I'll hang on to my own few shares for the time being (having bought them around these levels anyway) but I'm not expecting great things in the immediate future.
Great things are not expected in the US either after the University of Michigan's most recent consumer confidence survey. As you may remember, this is a number the markets take seriously and most people were looking for a slower rate of decline following the January rate cuts from the US Federal Reserve Bank.
The number came in at 87.8 against expectations of 91 (the last number was 94.7). The effect was to drive the dollar lower and, for the first time in a long time, push the price of gold up. It's now around $255/60 an ounce although that's not saying much since it's still close to its 20-year lows.
Let's face it, gold doesn't have the allure for the investor it once did. You can sit and look at it, but you can't make it work for you, the prerequisite of any investment these days.
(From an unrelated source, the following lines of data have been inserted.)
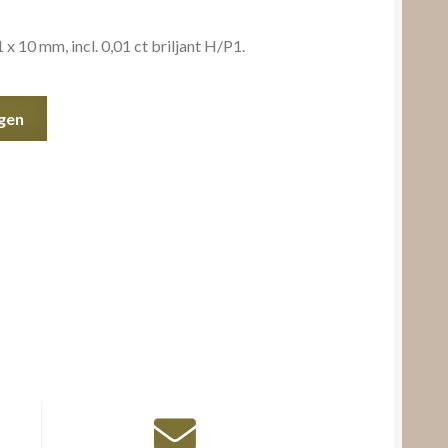
 10 mm, incl. 0,01 ct briljant H/P1.
gen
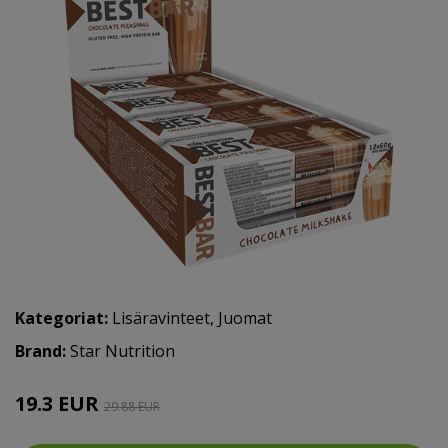
Kategoriat:
Lisäravinteet
,
Juomat
Brand:
Star Nutrition
19.3 EUR
29.88 EUR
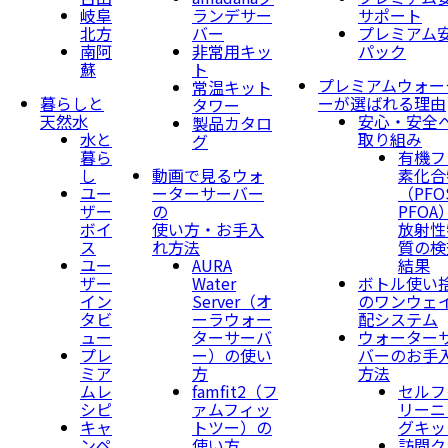
岐阜
ランデサー
サポート
北方
バー
プレミアム
南阿
非常用キッ
パック
蘇
ト
プレミアムウォー
常温キット
暮らしと
ーが選ばれる理由
タワー
天然水
安心・安全
製品カタロ
水と
取り組み
グ
暮ら
有機フ
し
動画で見るウォ
素化合
ユー
ーターサーバー
（PFO
ザー
の
PFOA
ボイ
使い方・お手入
放射性
ス
れ方法
質の検
ユー
AURA
結果
ザー
Water
ボトル使い
イン
Server​（オ
のワンウェ
タビ
ーラウォー
配システム
ュー
ターサーバ
ウォーター
プレ
ー）の使い
バーのお手
ミア
方
方法
ムレ
famfit2（フ
セルフ
シピ
ァムフィッ
リーニ
キャ
トツー）の
グキッ
ンペ
使い方
訪問ク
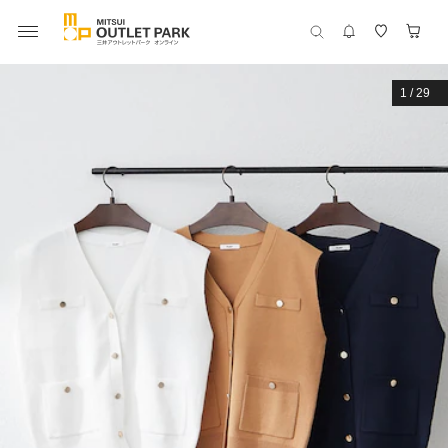
1
/
29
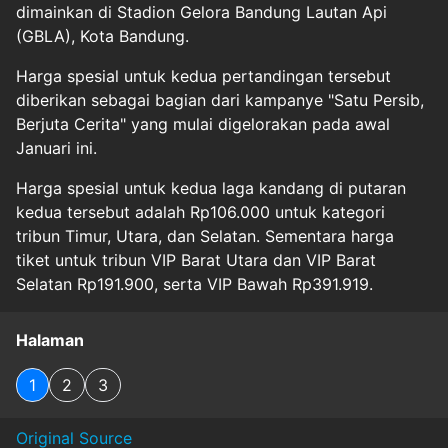
dimainkan di Stadion Gelora Bandung Lautan Api
(GBLA), Kota Bandung.
Harga spesial untuk kedua pertandingan tersebut
diberikan sebagai bagian dari kampanye "Satu Persib,
Berjuta Cerita" yang mulai digelorakan pada awal
Januari ini.
Harga spesial untuk kedua laga kandang di putaran
kedua tersebut adalah Rp106.000 untuk kategori
tribun Timur, Utara, dan Selatan. Sementara harga
tiket untuk tribun VIP Barat Utara dan VIP Barat
Selatan Rp191.900, serta VIP Bawah Rp391.919.
Halaman
1
2
3
Original Source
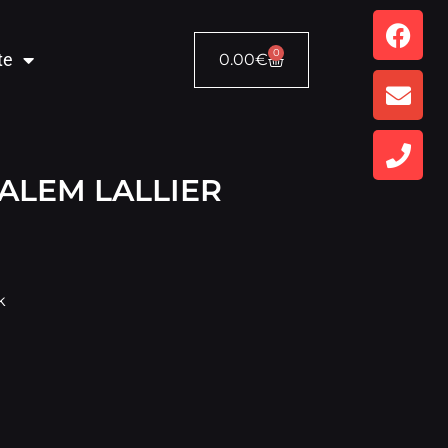
0
te
0.00
€
ALEM LALLIER
k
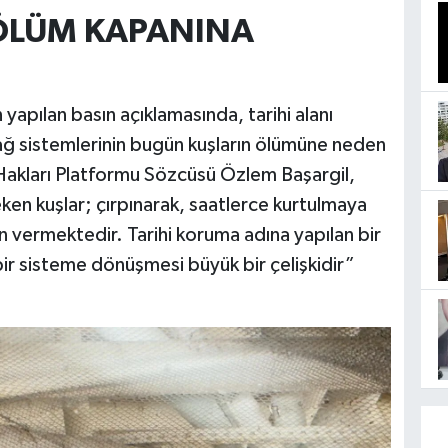
ÖLÜM KAPANINA
yapılan basın açıklamasında, tarihi alanı
ağ sistemlerinin bugün kuşların ölümüne neden
akları Platformu Sözcüsü Özlem Başargil,
n kuşlar; çırpınarak, saatlerce kurtulmaya
n vermektedir. Tarihi koruma adına yapılan bir
ir sisteme dönüşmesi büyük bir çelişkidir”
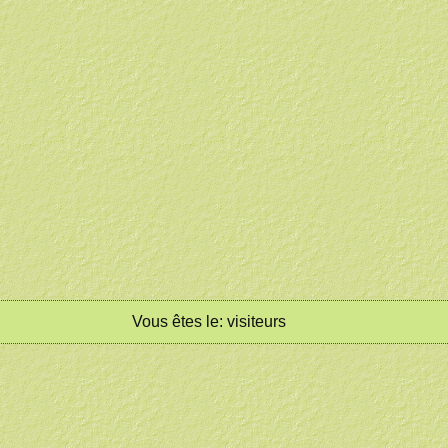
Vous êtes le:
visiteurs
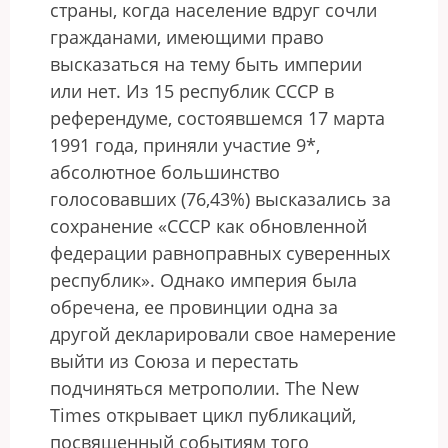
страны, когда население вдруг сочли
гражданами, имеющими право
высказаться на тему быть империи
или нет. Из 15 республик СССР в
референдуме, состоявшемся 17 марта
1991 года, приняли участие 9*,
абсолютное большинство
голосовавших (76,43%) высказались за
сохранение «СССР как обновленной
федерации равноправных суверенных
республик». Однако империя была
обречена, ее провинции одна за
другой декларировали свое намерение
выйти из Союза и перестать
подчиняться метрополии. The New
Times открывает цикл публикаций,
посвященный событиям того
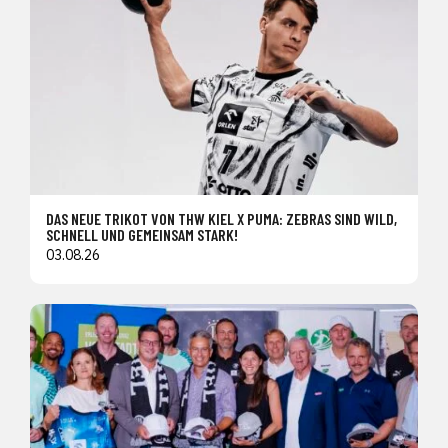
DAS NEUE TRIKOT VON THW KIEL X PUMA: ZEBRAS SIND WILD,
SCHNELL UND GEMEINSAM STARK!
03.08.26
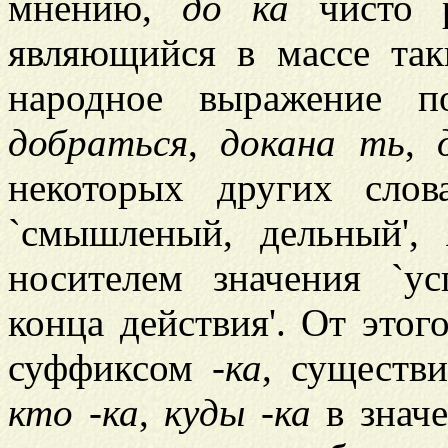
мнению,
д
о
ка
чисто р
являющийся в массе так
народное выражение п
добраться
,
докан
а
ть
,
некоторых других сло
`смышленый, дельный',
носителем значения `у
конца действия'. От этог
суффиксом
-ка
, существ
кт
о
-ка
,
куд
ы
-ка
в значе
The dollar, of course, has been the currency of choice for investors wanting to make their money work and the market has believed in a strong dollar policy for the last number of years. That took a dent, though, when Paul O'Neill, the Treasury Secretary, said that the US wasn't pursuing such a policy and that the strong dollar was the result "of a strong economy".
In fact this is a kind of radical turn-around as far as the markets are concerned and may well signal the end of its love affair with the buck.
O'Neill's comments have made the market uncertain which leaves it rife for rumour and paranoia. And the current more turbulent conditions make it a lot more likely that the dollar graph will spike up and down in a way that it hasn't for quite some time.
Besides Michigan, other numbers have shown different facets to the US economy. Housing starts in January were stronger which is good for the construction industry but wholesale prices were higher which the bond market didn't like very much because bond traders fear that higher prices will stop the Fed cutting rates again. Unlikely - Greenspan's eye is not as firmly focused on inflation as it once was, he's more concerned with preventing recession.
I don't know whether he'll manage it. Just as I don't know whether M&S will finally turn the corner. But it'll be certainly interesting watching them both to find out.